Наутро небо завалило густыми, словно жирные сливки, облаками. Жиголо стояло у плиты в сереньких тусклых штанах, какие годятся или для спорта, или для лежания в больнице, и пекло оладьи. Золотые ладошки трещали на раскалённой сковороде, щедро сдобренной маслом, их подцепляла четырехзубая вилка и переворачивала на сырую сторону.
Вскоре кухню заполонили великие властители мира. Они выпили пилюли и уселись за стол.
– Сейчас поем, а как дальше жить – не знаю, – вздохнул Анубис, макая оладушку в банку со сгущёнкой.
Калигула же отстранился от сгущённого молока на дистанцию вытянутой трости.
– Можем погулять во дворе, – поставило сковороду в раковину Жиголо.
– Дельное предложение! – поднял сложенную оладушку Пустыня. – Я присоединюсь.
Анубис и Сальери обошлись кивком. Позиция Калигулы осталась непоколебимой. Жиголо взяло с собой слюнявого Маму и молчаливого Олега, и они высунулись на гладко подстриженную лужайку, обнесённую забором. Рядом с ней бежала кирпичная дорожка, правда, не жёлтая. Порой попадались скамейки. Расстояние между ними всегда разнилось, и казалось, что лавочки расставляли рандомно. Грузные груды облаков с интересом склонились над шествием пятерых неформалов. Влажный воздух облеплял тела, словно парафин, и жутко воняло сыростью.
Сальери уселся на скамейку и вытряс из папки кипу белых листов. Из кармана вынул карандаш, служащий ему тем же самым, что палочка для дирижёра.

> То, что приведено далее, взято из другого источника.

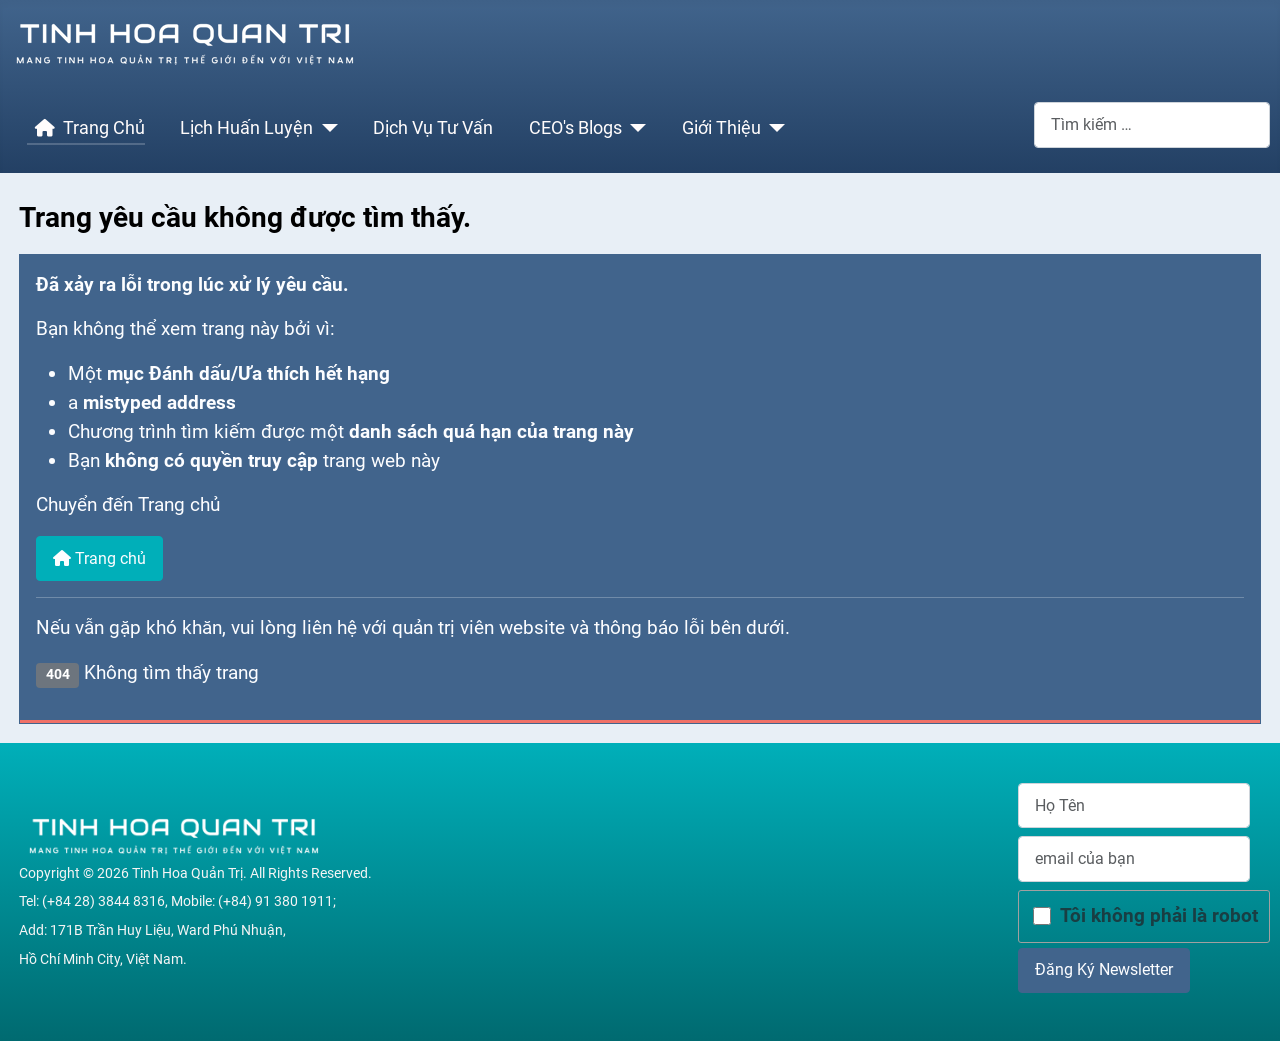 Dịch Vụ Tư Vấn (433, 128)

Расположив пустые страницы на коленях, он на некоторое время завис, а потом поцеловал бумагу грифелем.
Однако талантливому романисту не удалось сосредоточиться, потому что товарищи не только какофонили, но мельтешили под носом. Отвлекали его боковое зрение.
– Что пишешь? – выхватил верхний листок Анубис. – «Даже перед смертью на её лице розовело тире улыбки,» – прочитал он.

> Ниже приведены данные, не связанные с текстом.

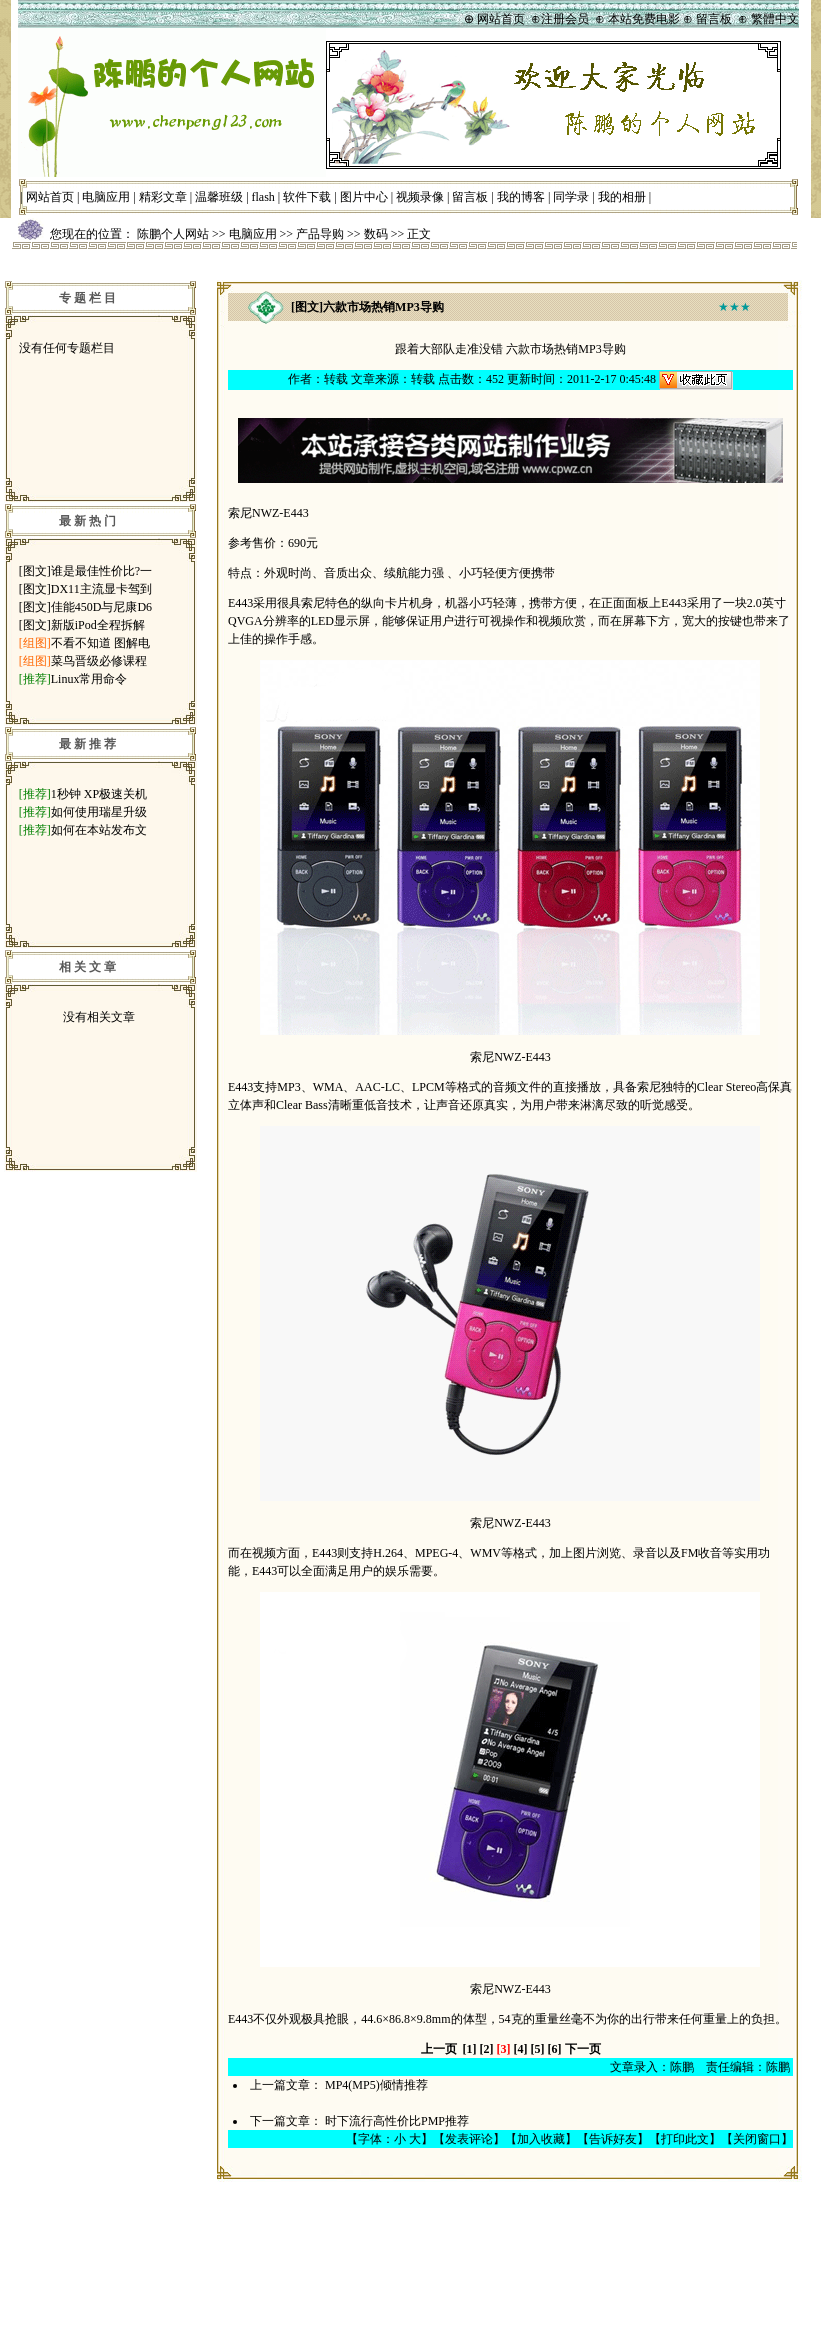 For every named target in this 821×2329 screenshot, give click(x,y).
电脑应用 (106, 197)
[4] (521, 2049)
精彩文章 (163, 197)
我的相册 (622, 197)
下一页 (583, 2049)
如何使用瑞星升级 (99, 812)
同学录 (571, 197)
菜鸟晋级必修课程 (99, 661)
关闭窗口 (757, 2139)
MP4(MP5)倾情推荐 (376, 2085)
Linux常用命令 (89, 679)
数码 (376, 234)
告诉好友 (613, 2139)
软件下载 (307, 197)
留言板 (470, 197)
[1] (470, 2049)
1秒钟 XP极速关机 (99, 794)
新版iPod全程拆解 (98, 625)
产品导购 (320, 234)
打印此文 (685, 2139)
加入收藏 (541, 2139)
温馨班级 (219, 197)
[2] (487, 2049)
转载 (336, 379)
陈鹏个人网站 (173, 234)
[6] (555, 2049)
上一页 (439, 2049)
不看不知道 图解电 (100, 643)
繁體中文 (775, 19)
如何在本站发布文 (99, 830)
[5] (538, 2049)
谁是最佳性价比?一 (101, 571)
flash (263, 197)
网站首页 (50, 197)
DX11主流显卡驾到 (101, 589)
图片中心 (364, 197)
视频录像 (420, 197)
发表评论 (469, 2139)
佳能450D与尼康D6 (101, 607)
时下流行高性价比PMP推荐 (397, 2121)
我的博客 (521, 197)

– Отдай! Это интимное! – всполошился Сальери, но Жиголо перехватило брошюрку и сложило из неё длинный самолётик. Пустило вдаль.
– Ты сдурело? – Сальери был заражён злостью.
Но Мама продублировал действие Жиголо, и вторая нелепо смятая бумажка устремилась в небо. И ещё один Боинг 737 впутался в душный сироп воздуха. И разбился. Словно мечты об реальность. Словно голова о камень. Словно нос о сжатый кулак. Впрочем, уже никто не отличал желаемое от действительного. В этом и была их сильная сторона. Лучше отдаваться детским забавным глупостям, чем следовать сухим целям, как это делают будущие врачи. Будущие юристы. Будущие дизайнеры.
Ребята ещё долго запускали бумажные Боинги, но, после того как их руки покрылись мурашками, решительно двинулись в квартиру. Жиголо наблюдало за тем, как Пустыня воткнул ключ в искривлённую щель, но оборотов не последовало. Дверь осталась незапертой. Или же её отомкнули.
Взбудораженные и приготовленные к борьбе с грабителями, они постепенно втекли в прихожую и, словно охотничьи собаки, будь то английский пойнтер или курцхаар, принюхались. Воняло лаком, потными носками и жареными оладьями. Видимо, сковорода всё ещё остывала в раковине. Конечно, было наивно рассчитывать на то, что император выполнит обязанности прислуги. Скорее всего, сейчас Калигула забился под кровать и дрожал, как пушистый заячий хвост. Или же их компаньона действительно похитили заговорщики.
Пятеро сыщиков негласно договорились растечься по разным комнатам и осторожно обыскать все уголки. Мама с Олегом побрели в кухню. Жиголо досталась спальня. Оно подкрадывалось в мягких тапочках так же тихо и незаметно, как болезнь. Допустим, злокачественная опухоль, какую обычно называют лимоном в голове. Или как коллекция тромбов, которая образуется в просвете артерии или вены. Вроде бы обычные сгустки крови, но в то же время лютые угрозы для жизни.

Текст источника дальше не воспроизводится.